Le quasi due milioni di firme raccolte dalla Mesa de Unidad Popular, primo passo per indire un referendum volto a revocare la nomina alla Presidenza delle Repubblica a Maduro, era, nelle intenzioni delle opposizioni, la via prediletta per mettere fine alla rivoluzione bolivariana, sfruttando elettoralmente il grande malcontento che imperversa nel Paese a causa della devastante crisi economica legata al crollo del prezzo del petrolio.
Ora quello che sembra essere uno stop definitivo da parte delle autorità di Caracas al piano delle opposizioni, potrebbe portare queste ultime a tentare di prendere il potere per vie non costituzionali, come lasciano anche intendere le parole di Capriles, uno dei principali leader delle destre: "se abbandonerete la via democratica, non sappiamo cosa accadrà in questo Paese. Il Venezuela è una bomba pronta ad esplodere in qualsiasi momento".
Maduro sembra ormai aver capito che la solo egemonia all'intero delle istituzioni statali non è sufficiente per avere il controllo su tutto il paese. Nonostante il piano di nazionalizzazioni di Chavez, l'iniziativa privata in economia è ancora molto diffusa ed è per lo più in mano a una ristretta elite economica, molto vicina se non coincidente con le figure più di spicco all'interno dei partiti di destra riuniti sotto la Meda di Unidad Popolar.

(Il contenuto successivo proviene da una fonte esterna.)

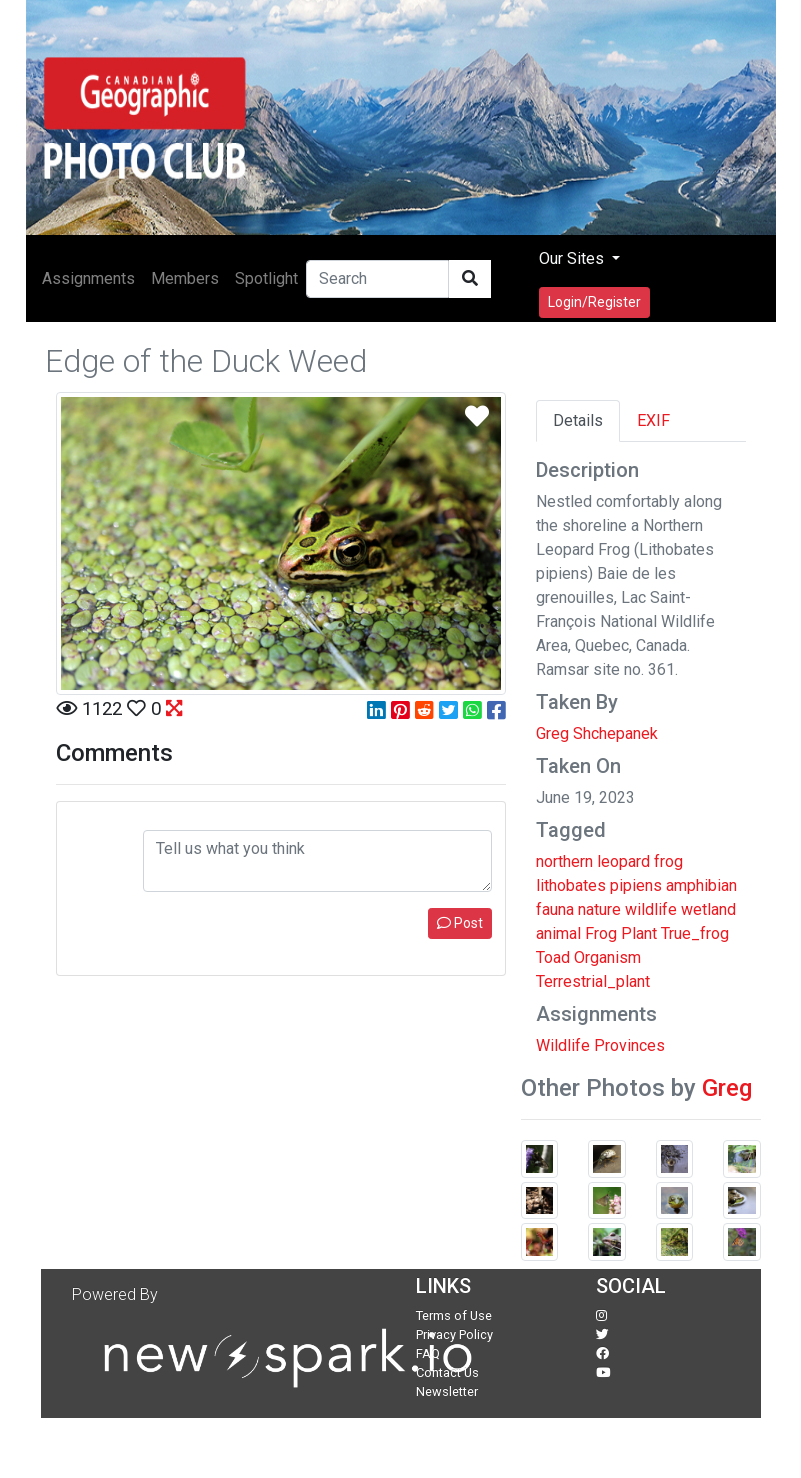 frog (668, 861)
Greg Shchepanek (597, 733)
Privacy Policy (454, 1334)
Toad (553, 957)
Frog (601, 933)
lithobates (571, 885)
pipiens (636, 885)
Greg (727, 1088)
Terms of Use (454, 1315)
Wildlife (563, 1045)
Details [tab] (578, 420)
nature (599, 909)
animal (558, 933)
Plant (639, 933)
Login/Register (594, 302)
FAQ (428, 1353)
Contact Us (447, 1372)
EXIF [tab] (653, 420)
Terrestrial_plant (593, 981)
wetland (708, 909)
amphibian (701, 885)
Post (460, 923)
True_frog (695, 933)
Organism (607, 957)
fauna (555, 909)
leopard (623, 861)
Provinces (629, 1045)
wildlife (651, 909)
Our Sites (573, 258)
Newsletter (447, 1391)
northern (564, 861) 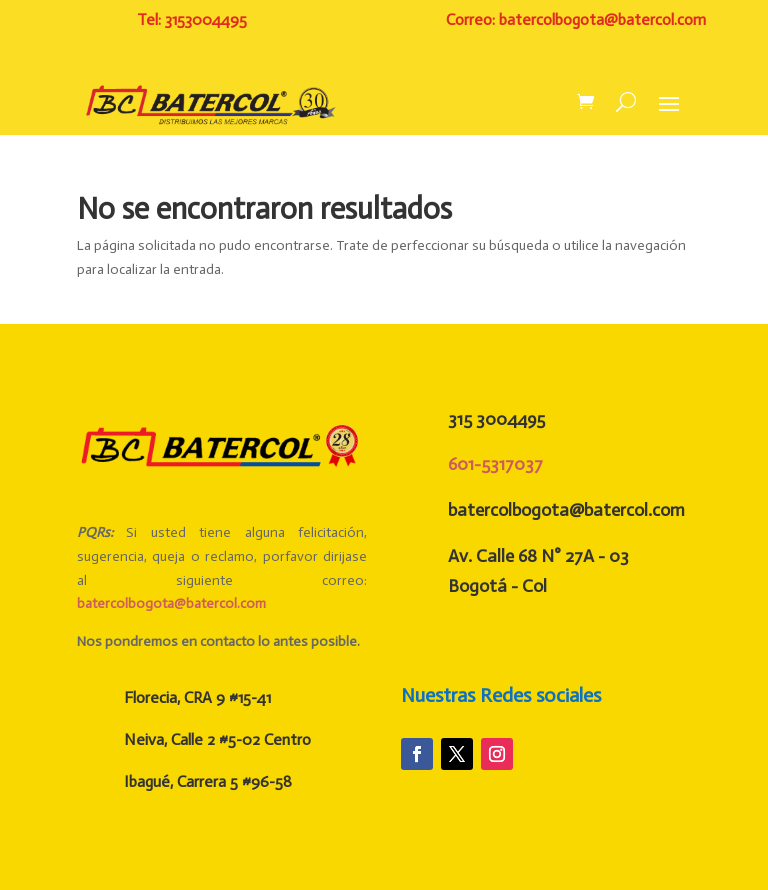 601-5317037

Comprensibile, anche se forse tardiva, la volontà del Presidente di radicalizzare la rivoluzione in ambito economico, strappando dal controllo privato ampi settori chiave.
Gli errori nella gestione economica, si uniscono, del resto, oltre che con gli elementi esogeni e congiunturali, anche con quelli relativi al boicottaggio da parte delle suddette elite dell'economia nazionale in quella che, non del tutto a torto, ma un po' propagandisticamente è stata definita da Maduro come una "guerra economica" condotta dalle destre con lo scopo di destabilizzare il paese.
Nello scenario di un paese al collasso, Maduro, in un discorso di piazza rivolto ai suoi sostenitori, ha esortato gli operai a occupare le fabbriche che hanno interrotto la produzione. Ma è ormai difficile stabile se questi impianti abbiano chiuso per un piano politico eversivo o per effettive ragioni economiche. Tuttavia, quel che è certo, è che le parole del Presidente, non sembrano dettate da un piano di oculata riorganizzazione economica ma solo dall'urgenza di dare una risposta forte sia ai propri sostenitori che alle opposizioni.
Il recente rafforzamento nella partnership con la Cina che ha garantito la sottoscrizione di un piano di ingenti prestiti al paese sudamericano in cambio di rifornimenti petroliferi, potrebbe aiutare il paese a ritrovare un minimo di credibilità sui mercati finanziari, ma difficilmente risulterà risolutiva. Per questo motivo Maduro, negli ultimi giorni, si è anche attribuito poteri speciali per garantire all'esecutivo una maggiore possibilità di azione per arginare la crisi. Ma il Parlamento, in mano alle opposizioni, ha immediatamente respinto il decreto, ritenendolo un ulteriore attacco alla libertà democratica. La Corte Suprema ha comunque la possibilità di ribaltare la decisione presa dal Parlamento.
Nelle ultime ore dichiarazioni sempre più preoccupanti si rincorrono. Maduro ha affermato che "l Assemblea Nazionale ha perso di ogni legittimità politica" e che è "inetta e incapace" in quanto il suo unico obiettivo sarebbe quello di rallentare le soluzioni apportate dall'esecutivo per risolvere la crisi istituzionale. Non meno gravi le parole del suo rivale Capriles che arriva addirittura ad affermare che "l'esercito deve scegliere se stare con Maduro o con la Costituzione", evocando così non certo una soluzione costituzionale ma più che altro lo spettro di un colpo di stato che, con l'aiuto delle elite politiche ed economiche occidentali, sembra l'unico mezzo rimasto alle opposizioni per sbarazzarsi della rivoluzione bolivariana e tornare al potere.
Ormai le regole democratiche e costituzionali sono state (irrimediabilmente?) infrante da entrambe le parti, ma l'inasprimento delle misure politiche ed economiche di Maduro, insieme con la crisi economica, sembrano essere elementi in grado di dare un pretesto alle opposizioni per muoversi nell'illegalità. L'aiuto delle potenze occidentali alle opposizioni potrebbe creare le condizioni per dare il colpo di grazia al fragile esecutivo socialista.